QueerI once gave a talk to a group of young activists, where I stated and received a fairly shocked response, that if people were dogs, there would be no need for activists at all. Dogs are easily trained. But people… that’s another story. Part of my point was to get these young people to question the very notion of activism. Why is it that we do what we do? Is our goal to train people and get them to act as we want, or is the real goal of the activist to empower people to become engaged in changing the world around them? Few want to think about the difference, because success with first- trained people- can be measured, and anything measured can be evaluated as successful or not. Empowering people isn’t like that. You can suggest potential measures, but the reality is that success shows up over time. It isn’t found in simple metrics.

Many of us love our dogs as if they are our children and we treat them wonderfully. As it should be. But to expect people to respond like dogs to activist attempts at behavior modification is highly arrogant and rude. To do activism any other way however, requires activists to be highly motivated, thoughtful, purposeful, and patient people. And, they must be full of compassion, and constantly self-reflective. Because if we are going to really empower people, we must make sure that we aren’t guilty of the same tactics that are used to disempower people. The ends don’t justify the means, because the means will produce the same results. Using a power-over, bullying approach to stop anti-gay homophobes is no more successful in the long run that when they try and use that same technique against the LGBTQ Community.

I know, I’ve already started to lose some readers. The idea of “winning” and beating down our opponents is a powerful desire that many appreciate. And here I am claiming that it is the wrong way to go. Empowering people is the real path to success, even if it is hard at some points to see the progress or success it is causing. I’ll say more about seeing success a bit later.

This isn’t a new mindset for me- I’ve believed this for sometime, but listening to an interview with Dan Savage on the radio talking about the “It Gets Better” Project reminded me and got me thinking about examples of this empowering model compared to the other model. Savage is under attack by some trans activists although I’m guessing that at this point, he is pretty immune to baseless attacks. Anyone really trying to create change has to become immune because the attacks will be there. But It Gets Better is a prime example of empowering people as opposed to trying to dog train them. The online presence of these videos and the ability for dialogue creates the opportunity for real mentoring, community building and empowerment.

The seemingly instant recent success of marriage equality is another example of empowerment creating change. It wasn’t some social media campaign, or some march on Washington that did it. It was a lot of small and meaningful efforts by many people in many places that created an environment for an explosion of marriage equality to happen. Many activists played a role as many average, everyday people.

One reason, marriage equality has been successful is because there are so many gay and lesbian couples out there who have been together in spite of the fact that they had no legal support for their relationship. My partner and I have been together for 17 years for example, and I remember being a part of a commitment ceremony for two close friends, twenty years ago. Couples like us as well as the communities of people supporting these couples are examples of empowerment that was necessary for change to occur. If my readers are interested in more about this, leave comments and I’ll write more to explain this idea.

We can learn from the Civil Rights efforts from the past, that a change in laws alone do not create real equality or we only need to look towards the abortion issue to see that even where a legal decision seems concrete, the opposition will continue to find ways to marginalized and hinder the rights of individuals. Activist efforts for full LGBTQ Equality must be such that they empower individuals in ways so that there can be no erosion of our rights once achieved.

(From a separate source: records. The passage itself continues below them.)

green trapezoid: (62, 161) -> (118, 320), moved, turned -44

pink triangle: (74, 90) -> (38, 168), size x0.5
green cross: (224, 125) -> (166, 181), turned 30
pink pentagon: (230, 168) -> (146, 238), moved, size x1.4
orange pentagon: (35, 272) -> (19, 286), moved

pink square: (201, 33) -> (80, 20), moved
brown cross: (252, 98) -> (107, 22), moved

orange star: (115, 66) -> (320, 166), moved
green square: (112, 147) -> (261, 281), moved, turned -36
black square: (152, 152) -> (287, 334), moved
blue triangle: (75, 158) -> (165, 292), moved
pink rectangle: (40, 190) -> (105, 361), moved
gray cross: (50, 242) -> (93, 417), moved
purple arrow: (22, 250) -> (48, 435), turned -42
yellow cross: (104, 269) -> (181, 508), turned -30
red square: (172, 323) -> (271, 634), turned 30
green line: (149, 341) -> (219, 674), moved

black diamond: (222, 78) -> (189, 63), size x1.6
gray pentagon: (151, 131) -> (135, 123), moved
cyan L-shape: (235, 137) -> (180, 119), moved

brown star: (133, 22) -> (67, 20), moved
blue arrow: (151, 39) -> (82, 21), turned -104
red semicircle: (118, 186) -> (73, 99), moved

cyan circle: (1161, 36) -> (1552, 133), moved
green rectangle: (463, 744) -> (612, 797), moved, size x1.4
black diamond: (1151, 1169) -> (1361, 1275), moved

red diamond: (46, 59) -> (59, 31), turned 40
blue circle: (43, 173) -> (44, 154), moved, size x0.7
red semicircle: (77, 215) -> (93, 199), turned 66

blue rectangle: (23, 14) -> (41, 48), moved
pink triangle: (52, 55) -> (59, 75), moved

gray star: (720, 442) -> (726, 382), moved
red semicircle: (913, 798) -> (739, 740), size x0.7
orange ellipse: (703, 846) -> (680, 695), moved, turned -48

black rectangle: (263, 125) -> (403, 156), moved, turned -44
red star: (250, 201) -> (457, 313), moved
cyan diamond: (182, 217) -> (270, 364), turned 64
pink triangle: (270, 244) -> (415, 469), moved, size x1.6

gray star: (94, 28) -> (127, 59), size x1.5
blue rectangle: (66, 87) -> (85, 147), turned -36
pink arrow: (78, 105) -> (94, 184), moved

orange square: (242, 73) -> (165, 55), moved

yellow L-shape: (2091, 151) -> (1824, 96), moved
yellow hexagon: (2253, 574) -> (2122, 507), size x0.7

Can Pride help us do that? I think so, if we stop and remember why Pride exists and what started inside and outside of a seedy bar in New York City so long ago. The effort there was very much a rebellion against those who were treating gay, lesbian, bi, and trans persons as if they were less than human, and a few brave individuals stood up and fought back. And then this refusal to be disempowered spread and a few days of rioting ensued.

The community is riding high at the moment given the wave of successes for marriage equality, but the right to marry is not won yet everywhere, and even when it is, it doesn’t provide full equality. We can be thrilled with the right to marry, but we are selling ourselves short if we take it as enough. Anything less that full equality is not enough. This must include protections from discrimination in employment, housing and public accommodations, protections for youth against bullying, and deepened trust and support for the LGBTQ community by the various branches of the public safety community of police, firefighters, EMT, etc. As it started with Stonewall, let’s now use Pride to help us refocus. Marriage Equality is awesome, but it isn’t enough. Let Pride encourage us to demand more and seek in through empowerment ofd the whole of our diverse collective of communities.